Проклятие безумной царевны - Елена Арсеньева
Шрифт:
Интервал:
Закладка:
…Потом, когда счастье мое рухнуло, я попыталась понять, почему так случилось, в чем я была виновата. И в конце концов поняла. Лунный луч, солнечное тепло, звездный свет и цветы существуют сами по себе. Им неважно наше к ним отношение. Наше восхищение не пробуждает в них никаких чувств. А Красносельский был в меня влюблен… И, как ни странно, именно его любовь, которая могла бы стать моим счастьем, стала моим горем.
Я была так упоена своим чувством, что даже не думала о том, хочу ли от Красносельского взаимности. Мне было достаточно того, что этот человек есть в моей жизни, что я могу его видеть, говорить с ним, смотреть в его ясные глаза, слышать его голос.
Шли дни, Красносельский быстро поправлялся. Он уже вставал, мог ходить без посторонней помощи – правда, опирался на палку, которую раздобыл для него мой отец. Конечно, сил его надолго не хватало, и все же он выздоравливал. Я старалась не думать о том, что скоро ему хватит сил уйти от нас, просто гнала от себя такие мысли.

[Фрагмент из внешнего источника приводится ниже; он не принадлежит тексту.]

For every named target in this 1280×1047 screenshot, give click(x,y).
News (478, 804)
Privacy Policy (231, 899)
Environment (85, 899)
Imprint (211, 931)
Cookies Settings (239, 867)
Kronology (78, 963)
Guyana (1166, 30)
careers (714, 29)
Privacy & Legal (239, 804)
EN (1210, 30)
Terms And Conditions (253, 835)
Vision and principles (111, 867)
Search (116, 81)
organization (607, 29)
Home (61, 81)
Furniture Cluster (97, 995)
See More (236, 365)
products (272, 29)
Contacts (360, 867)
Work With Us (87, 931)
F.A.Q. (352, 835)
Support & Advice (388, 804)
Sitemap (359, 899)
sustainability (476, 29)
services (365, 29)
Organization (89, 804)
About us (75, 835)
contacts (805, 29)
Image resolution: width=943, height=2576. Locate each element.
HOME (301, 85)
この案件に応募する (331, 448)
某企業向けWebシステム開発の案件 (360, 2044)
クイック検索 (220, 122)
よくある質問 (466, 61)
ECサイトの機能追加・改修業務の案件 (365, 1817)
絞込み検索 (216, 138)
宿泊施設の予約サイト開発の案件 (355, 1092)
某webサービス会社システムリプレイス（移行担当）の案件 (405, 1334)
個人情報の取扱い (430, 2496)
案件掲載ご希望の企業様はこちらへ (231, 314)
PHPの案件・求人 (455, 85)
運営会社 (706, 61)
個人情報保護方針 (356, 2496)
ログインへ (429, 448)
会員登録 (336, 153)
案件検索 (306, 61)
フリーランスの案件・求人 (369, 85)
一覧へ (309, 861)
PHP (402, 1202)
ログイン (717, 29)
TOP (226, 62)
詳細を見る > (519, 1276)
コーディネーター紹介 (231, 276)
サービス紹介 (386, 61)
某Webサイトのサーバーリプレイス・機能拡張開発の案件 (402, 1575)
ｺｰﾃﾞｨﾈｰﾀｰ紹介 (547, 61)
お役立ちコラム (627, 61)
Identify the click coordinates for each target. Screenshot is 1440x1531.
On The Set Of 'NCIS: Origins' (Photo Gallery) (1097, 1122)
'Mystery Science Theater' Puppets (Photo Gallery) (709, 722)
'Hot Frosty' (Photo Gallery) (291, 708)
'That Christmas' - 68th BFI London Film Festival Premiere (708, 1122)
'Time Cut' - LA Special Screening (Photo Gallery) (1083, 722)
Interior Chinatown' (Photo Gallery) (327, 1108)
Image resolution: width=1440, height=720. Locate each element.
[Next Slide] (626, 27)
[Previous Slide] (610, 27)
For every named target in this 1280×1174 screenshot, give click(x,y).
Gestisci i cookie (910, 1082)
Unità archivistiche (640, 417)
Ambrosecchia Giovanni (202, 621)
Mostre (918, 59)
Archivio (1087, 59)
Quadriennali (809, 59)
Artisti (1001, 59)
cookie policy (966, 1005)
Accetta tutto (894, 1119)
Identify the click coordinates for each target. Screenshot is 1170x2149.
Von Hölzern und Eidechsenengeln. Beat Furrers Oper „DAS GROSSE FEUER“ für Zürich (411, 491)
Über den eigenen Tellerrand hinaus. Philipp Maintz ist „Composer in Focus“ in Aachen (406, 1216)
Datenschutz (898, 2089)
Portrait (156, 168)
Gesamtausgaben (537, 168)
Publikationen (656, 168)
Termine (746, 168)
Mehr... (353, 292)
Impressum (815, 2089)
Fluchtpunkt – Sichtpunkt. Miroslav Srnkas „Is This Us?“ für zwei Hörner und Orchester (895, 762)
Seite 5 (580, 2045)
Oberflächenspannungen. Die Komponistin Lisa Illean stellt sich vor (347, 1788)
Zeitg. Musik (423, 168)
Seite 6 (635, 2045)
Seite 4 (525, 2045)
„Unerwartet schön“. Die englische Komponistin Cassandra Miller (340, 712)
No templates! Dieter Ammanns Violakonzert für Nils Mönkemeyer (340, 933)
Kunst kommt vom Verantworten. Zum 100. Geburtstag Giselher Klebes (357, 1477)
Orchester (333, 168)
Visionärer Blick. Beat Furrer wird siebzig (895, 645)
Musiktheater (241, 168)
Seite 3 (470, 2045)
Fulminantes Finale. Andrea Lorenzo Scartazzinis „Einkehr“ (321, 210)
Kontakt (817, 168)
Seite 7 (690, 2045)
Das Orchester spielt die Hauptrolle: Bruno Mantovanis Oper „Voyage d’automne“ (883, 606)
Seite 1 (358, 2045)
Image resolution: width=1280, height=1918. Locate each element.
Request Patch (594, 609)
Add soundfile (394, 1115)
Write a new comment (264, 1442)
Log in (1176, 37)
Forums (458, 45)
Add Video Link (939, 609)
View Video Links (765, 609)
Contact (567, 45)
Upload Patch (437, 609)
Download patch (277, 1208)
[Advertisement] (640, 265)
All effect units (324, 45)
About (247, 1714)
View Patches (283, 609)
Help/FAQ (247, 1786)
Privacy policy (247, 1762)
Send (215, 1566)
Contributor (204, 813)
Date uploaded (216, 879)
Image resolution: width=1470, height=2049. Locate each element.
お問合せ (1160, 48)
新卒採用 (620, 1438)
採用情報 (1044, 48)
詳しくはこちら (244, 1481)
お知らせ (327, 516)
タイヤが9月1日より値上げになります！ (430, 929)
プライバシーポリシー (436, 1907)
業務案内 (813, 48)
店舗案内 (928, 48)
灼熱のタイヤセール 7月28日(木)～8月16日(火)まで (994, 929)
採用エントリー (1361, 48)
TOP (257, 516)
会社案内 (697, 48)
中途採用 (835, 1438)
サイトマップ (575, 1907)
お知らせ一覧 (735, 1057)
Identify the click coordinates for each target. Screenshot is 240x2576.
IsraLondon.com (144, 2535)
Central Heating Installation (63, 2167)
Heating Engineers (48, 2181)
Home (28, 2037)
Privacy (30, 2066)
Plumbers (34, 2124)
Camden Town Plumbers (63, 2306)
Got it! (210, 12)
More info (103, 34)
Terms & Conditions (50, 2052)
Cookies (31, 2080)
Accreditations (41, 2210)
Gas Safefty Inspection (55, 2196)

И вот однажды, когда мы остались с ним вдвоем (как обычно, мама ушла на базар, отец – прогуляться по кофейням), он сказал:
– Надежда Владимировна, думаю, что довольно уже мне подвергать опасности вашу семью. Теперь я достаточно окреп, чтобы попытаться выбраться из Ялты и отыскать своих. Мне нужно попасть в Симферополь, там есть верные люди, с которыми мы продолжим нашу работу.
Я сначала даже не поняла, о чем он вообще говорит: слова о предстоящей разлуке казались мне настолько невероятными, что вообще не могли найти доступа в мое сознание.
– Может быть, вы и ваши родители, при всем вашем великом благородстве и доброте, уже удивлялись мысленно, почему я не ушел раньше. К стыду своему, дело не только в том, что я хотел набраться больше сил. Виноват мой эгоизм… вернее, виновата моя любовь к вам!
Я замерла… сидела, молча уставившись на Красносельского, словно все мое существо оцепенело и онемело.
Почему-то я не ощутила никакой радости при этом признании – только встревожилась, предчувствуя, к чему он ведет.
– Но ведь вы все поняли! – воскликнул Красносельский почти сердито. – Если бы вы знали, как трудно мне было играть роль Лихачева, как измучился я, изыскивая для вас способы спасения – тогда на дороге! Вы же догадались, что я знал, где находится ваш дом, потому что нарочно подходил к нему раньше, искал его… искал незаметной встречи с вами. Как я ревновал, когда случайно видел вас с Додоновым! Как я был счастлив в вашем доме не только потому, что нашел здесь приют и покой, но прежде всего потому, что вы были рядом! И как разрывается мое сердце при одной только мысли о том, что должен проститься с вами!
– Нет, – пролепетала я, вцепившись в его руку. – Нет, не уходите, не покидайте меня!
– Боже мой, – пробормотал Красносельский недоверчиво, – да вы любите меня?!
Я только взглянула на него – и словно некая преграда, воздвигнутая между нами сдержанностью, рухнула в это мгновение! Мы бросились друг к другу и обнялись так крепко, что, казалось, даже сквозь одежду чувствовали кожу друг друга, ощущали бешеное биение крови в наших стремящихся друг к другу телах.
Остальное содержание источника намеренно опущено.